The second criterion for assessment of your signage is DESIGN. The look and feel of the graphic design of your signs should be consistent with your corporate image. This includes logos, colours, type styles, photographic images, and production methods.
Some stores feel the solution for consistency is to place their logo on every sign, but this can lead to an over-logoed store image. Once customers are in your store they do not need to be constantly reminded which store they are in.
A more subtle solution is to use the logo colours and a consistent type style and layout for each sign. Be sure to consider the viewing distance and legibility here to make sure they can be properly read and understood.
Engaging a graphic designer to create templates for each type of sign you use makes a good investment in the consistency of your store image. Using a template ensures any signs you add in the future look the same as those you have at the beginning.
Finally, the third criterion for assessment is TONE. This is a more subtle characteristic of communication but nonetheless important to keep consistent.
Remember that you are writing a script for guiding customers through your store. The tone you use in your communication is like that of a Master of Ceremonies at a social function, and can convey as much as the words themselves.

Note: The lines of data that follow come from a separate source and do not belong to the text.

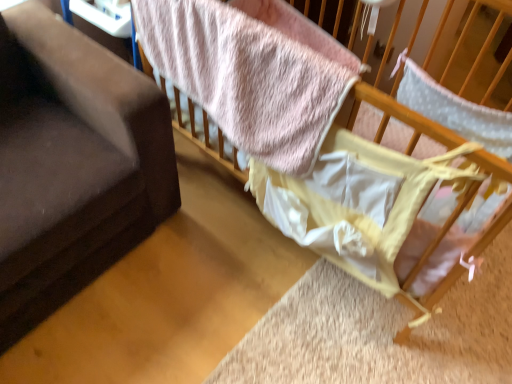 This screenshot has width=512, height=384. I want to click on vacant space underneath pink fuzzy blanket at upper center (from a real-world perspective), so click(x=224, y=221). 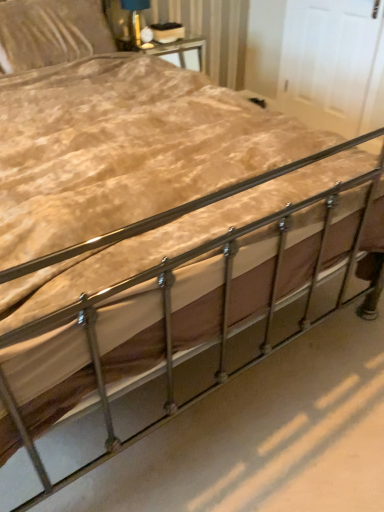 Question: Is matte black lampshade at upper center spatially inside velvet beige pillow at upper left, or outside of it?

Choices:
 (A) inside
 (B) outside

Answer: (B)

Question: Considering the relative positions of matte black lampshade at upper center and velvet beige pillow at upper left in the image provided, is matte black lampshade at upper center to the left or to the right of velvet beige pillow at upper left?

Choices:
 (A) right
 (B) left

Answer: (A)

Question: From a real-world perspective, is matte black lampshade at upper center positioned above or below velvet beige pillow at upper left?

Choices:
 (A) below
 (B) above

Answer: (B)

Question: Looking at the image, does velvet beige pillow at upper left seem bigger or smaller compared to matte black lampshade at upper center?

Choices:
 (A) small
 (B) big

Answer: (B)

Question: Is velvet beige pillow at upper left in front of or behind matte black lampshade at upper center in the image?

Choices:
 (A) behind
 (B) front

Answer: (B)

Question: Considering the positions of point tap(102, 50) and point tap(135, 5), is point tap(102, 50) closer or farther from the camera than point tap(135, 5)?

Choices:
 (A) farther
 (B) closer

Answer: (B)

Question: Is velvet beige pillow at upper left taller or shorter than matte black lampshade at upper center?

Choices:
 (A) tall
 (B) short

Answer: (A) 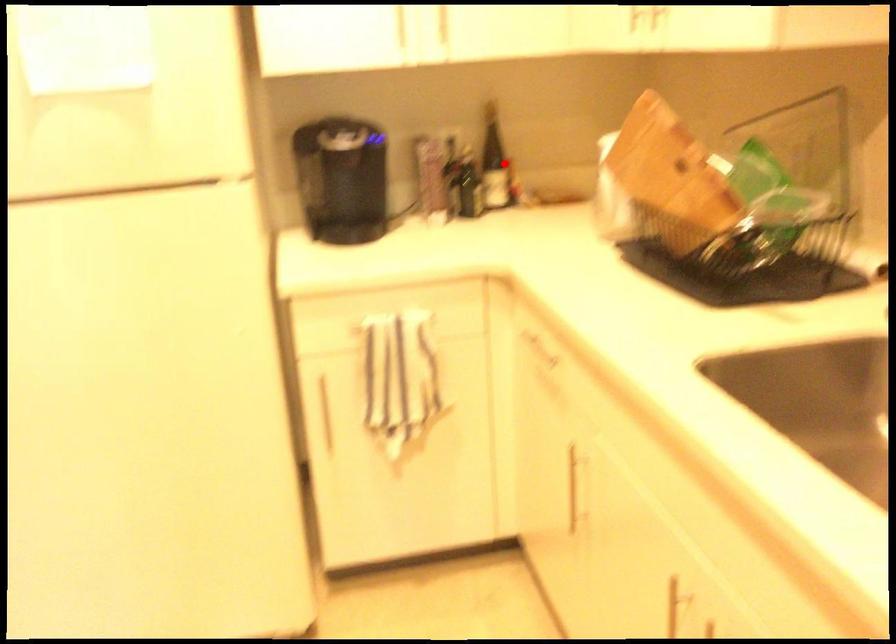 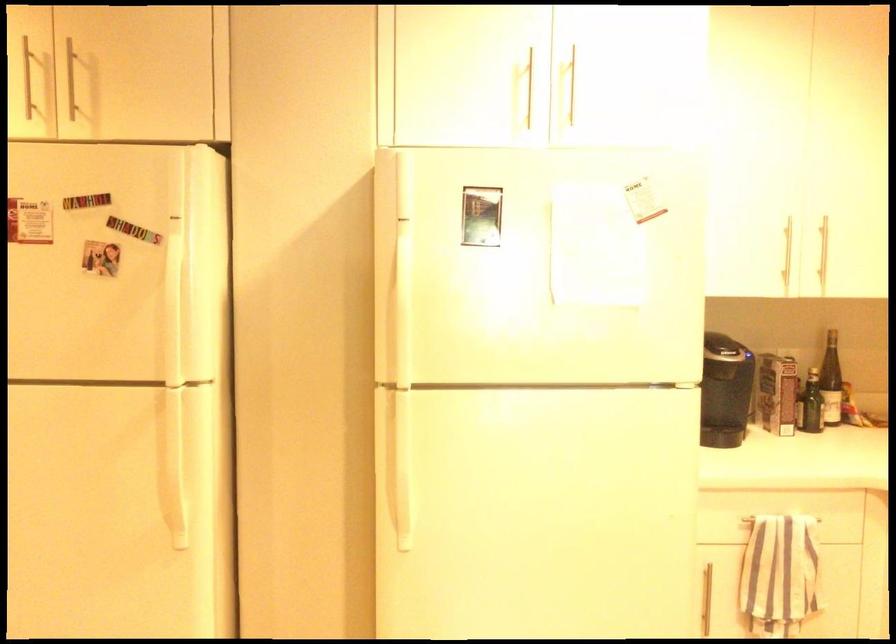 Locate, in the second image, the point that corresponds to the highlighted location in the first image.

(831, 381) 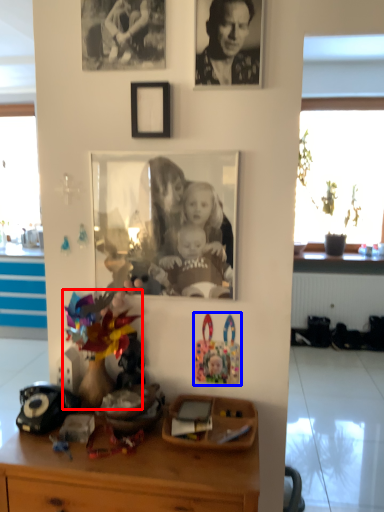 Question: Which object is closer to the camera taking this photo, toy (highlighted by a red box) or toy (highlighted by a blue box)?

Choices:
 (A) toy
 (B) toy

Answer: (A) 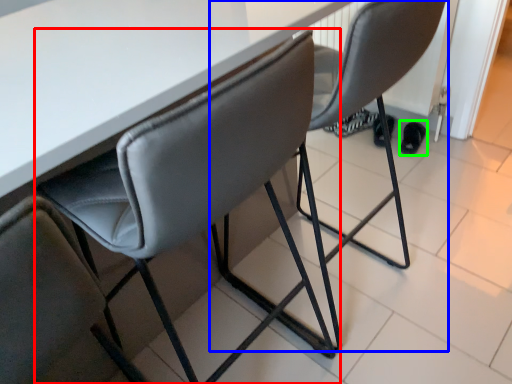 Question: Estimate the real-world distances between objects in this image. Which object is farther from chair (highlighted by a red box), chair (highlighted by a blue box) or footwear (highlighted by a green box)?

Choices:
 (A) chair
 (B) footwear

Answer: (B) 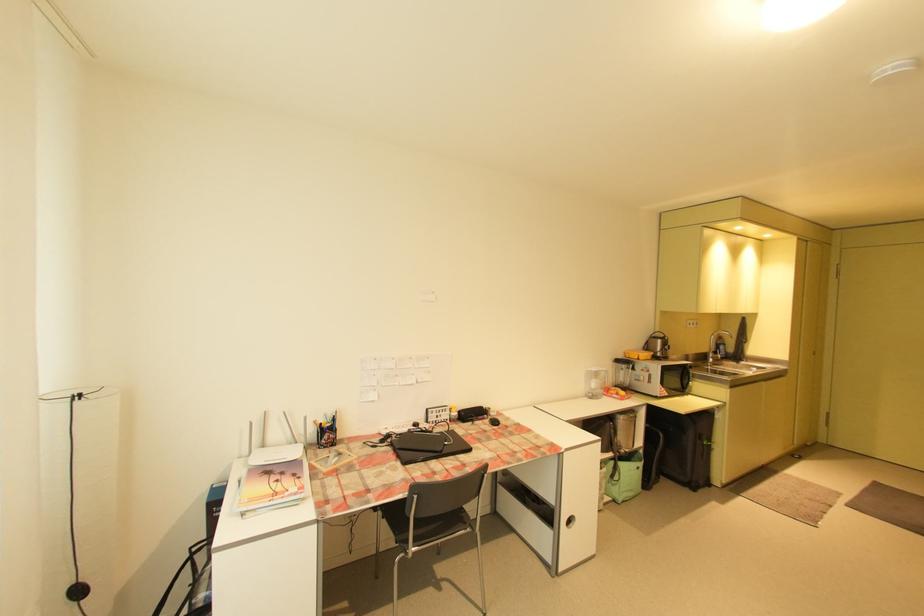 Find where to turn the faucet handle. Please return your answer as a coordinate pair (x, y).

(720, 352) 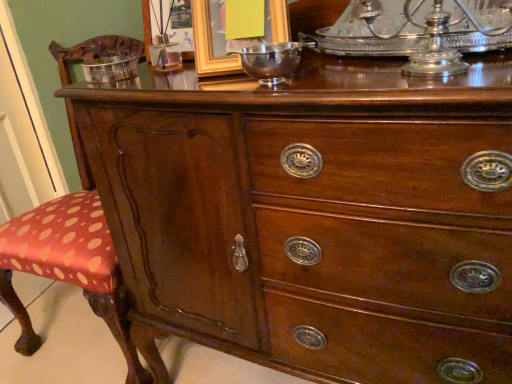 Identify the location of free space on the front side of shiny silver bowl at center. (296, 91). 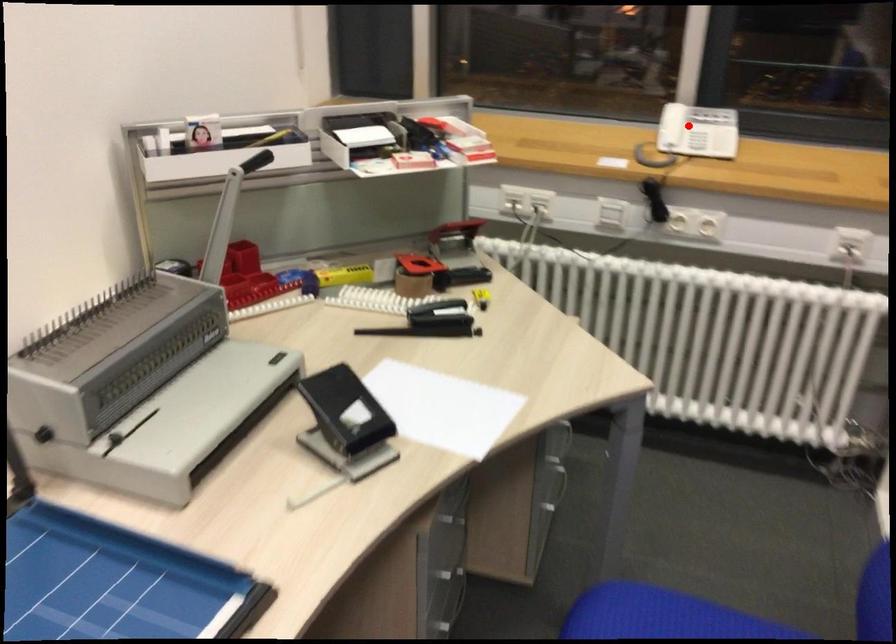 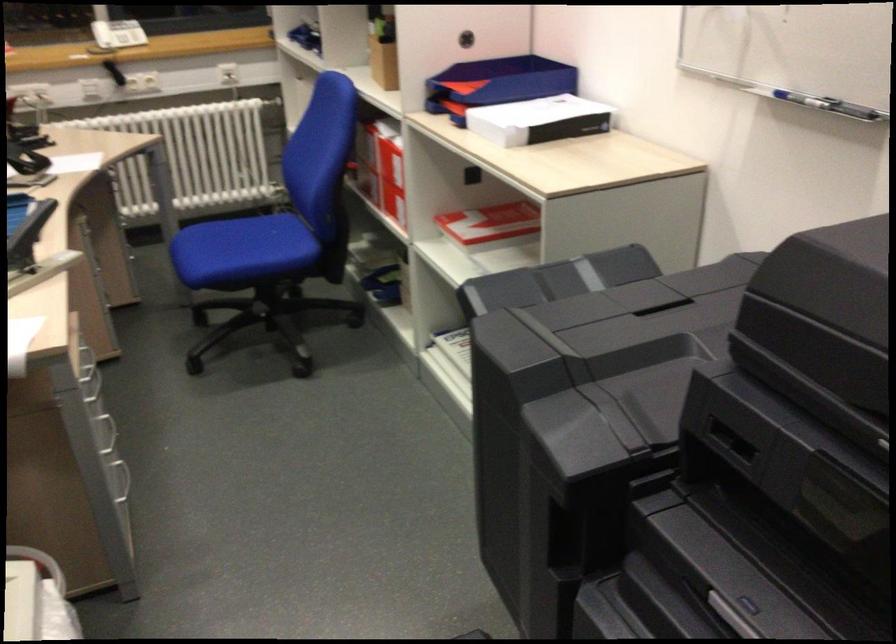 Question: I am providing you with two images of the same scene from different viewpoints. In image1, a red point is highlighted. Considering the same 3D point in image2, which of the following is correct?

Choices:
 (A) It is closer
 (B) It is farther

Answer: (B)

Imagine your signs being spoken; a good host will remain calm and speak clearly and politely. They do not SHOUT WITH CAPITALS, but prefer a friendlier Title Case. They are not verbose and always use smaller words in short sentences that everyone can follow. They do not demand but rather request. They are well schooled on the use of correct grammar, and never make spelling mistakes. And finally whilst they aim to prevent confusion, they avoid stating the obvious - let alone repeating it!
Next time you walk through your store, put your customer’s eyes on and take a look at your signage.
Consider the three criteria of quantity, design and tone to assess the effectiveness of your signage programme. Plan and implement changes where necessary and you will surely improve your store’s communication, resulting in a better shopping experience for your customers and increased sales.